Auch hat Trost, abstrakt gesagt, etwas mit dem Umschlagen oder dem Sich-Wenden des Negativen ins Positive zu tun. Wobei der Trost weniger die Wende selbst ist (die muss im Leben stattfinden) als vielmehr die Aussicht auf die Wende, die konkrete Ahnung ihrer realen Möglichkeit oder Wahrscheinlichkeit, bis hin zur Gewissheit der Wiederkehr des Guten. (Was ist der christliche Trost anderes als die Erinnerung an die christliche Glaubensgewissheit der Letzten Wende, bestehend in der Wiederkehr Jesu Christi am Ende der Zeit.)

TROST-Stele für einen TROST-GARTEN, Modell 1:10, Maße der Ausführung: 285 x 70 x 45 cm

Klassizistischer Trost oder Die schöne Seite der Untröstlichkeit

Thomas Banks: Thetis taucht mit ihren Nymphen aus dem Meer auf, um Achill über den Verlust des Patroklos zu trösten, 1778, Marmor, 91,4 x 119 cm

Es hat eine Weile gedauert, bis ich mich in dieser Szene zurechtgefunden hatte. Mein stereotypisiertes Auge respektive Hirn sah auf den ersten Blick (und noch bevor es wirklich etwas gesehen hatte) eine andere Pietà, die Pietà des englischen Bildhauers Thomas Banks (1735-1805) eben. Dann las ich den Titel und sah noch immer eine Frau, die ihren Sohn in Armen hält, nicht den toten Christus, sondern den sich in Schmerzen über den verlorenen Freund windenden, gleichwohl noch nicht (durch den Pfeil des Paris) getöteten Achilleus. Die Dame hat aber ein erstaunlich muskulöses Bein, war mein dritter Gedanke – und erst da ging mir auf, dass der durchtrainierte Mann in der Mitte nicht Achilles, sondern (der im Zweikampf von Hektor getötete) Patroklos ist. Achills Mutter Thetis ist mit ihren Nymphen, wie der Titel informiert, gerade erst aus dem Meer aufgetaucht und strebt Richtung Sohn, der untröstlich am rechten Bildrand den Arm um den schönen Leichnam gelegt hat, als wollte er dem Verblichenen im Tod noch Trost spenden.

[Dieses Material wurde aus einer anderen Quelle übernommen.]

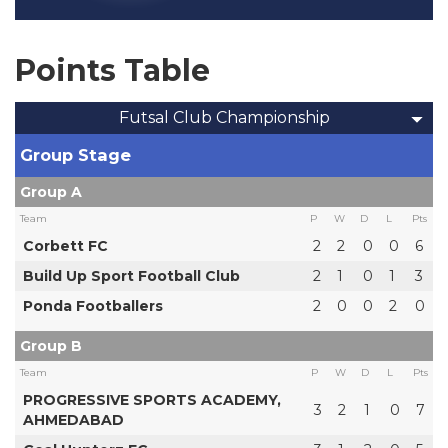
Points Table
Futsal Club Championship
Group Stage
Group A
Team
P
W
D
L
Pts
Corbett FC
2
2
0
0
6
Build Up Sport Football Club
2
1
0
1
3
Ponda Footballers
2
0
0
2
0
Group B
Team
P
W
D
L
Pts
PROGRESSIVE SPORTS ACADEMY,
3
2
1
0
7
AHMEDABAD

An Gesten der ruhigen Klage und der erregten Tröstungsbereitschaft herrscht hier kein Mangel. Allein man fragt sich, ob der tatsächlich und erfolgreich gespendete Trost ästhetisch gesehen nicht eine Katastrophe wäre. Schönheit und Untröstlichkeit sind bei Banks quasi dasselbe. Es gibt eine Form der Untröstlichkeit, die ihren Trost in sich selbst findet. Dass diese Untröstlichkeit schön ist, zeigt unmissverständlich, dass Trost das letzte wäre, was ihr in ihrem schönen, guten und wahren Bei-sich-Sein zupass käme. Achills Trostbedürftigkeit ist nichts als schöner Schein, um dessen überirdische, die Situation transzendierende Schönheit es sofort geschehen wäre, wenn der Tröstungswunsch der Mutter in Erfüllung ginge. Aber was für Achill und Patroklos gilt, gilt auch für Thetis und ihre Nymphen: die schöne Geste ist es, worauf es bei ihnen vor allem, um nicht zu sagen: ausschließlich ankommt.

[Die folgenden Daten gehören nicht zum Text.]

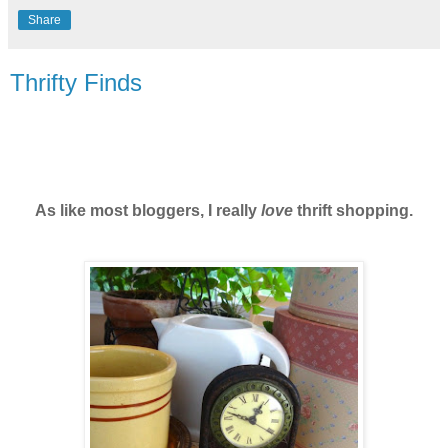
Share
Thrifty Finds
As like most bloggers, I really
love
thrift shopping.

Der Klassizismus sublimiert auch noch die bittersten Aspekte menschlichen Daseins, er zeigt, nein: er verherrlicht auch diese als unverzichtbare Element des Guten, Wahren und Schönen. Seine Ästhetik ist eine Ästhetik der Bejahung des unteilbaren Ganzen. Wer hier erfolgreich und zugleich ästhetisch befriedigend trösten wollte, müsste vorab zeigen, dass der getröstete Achill mindestens genauso schön ist wie der untröstliche.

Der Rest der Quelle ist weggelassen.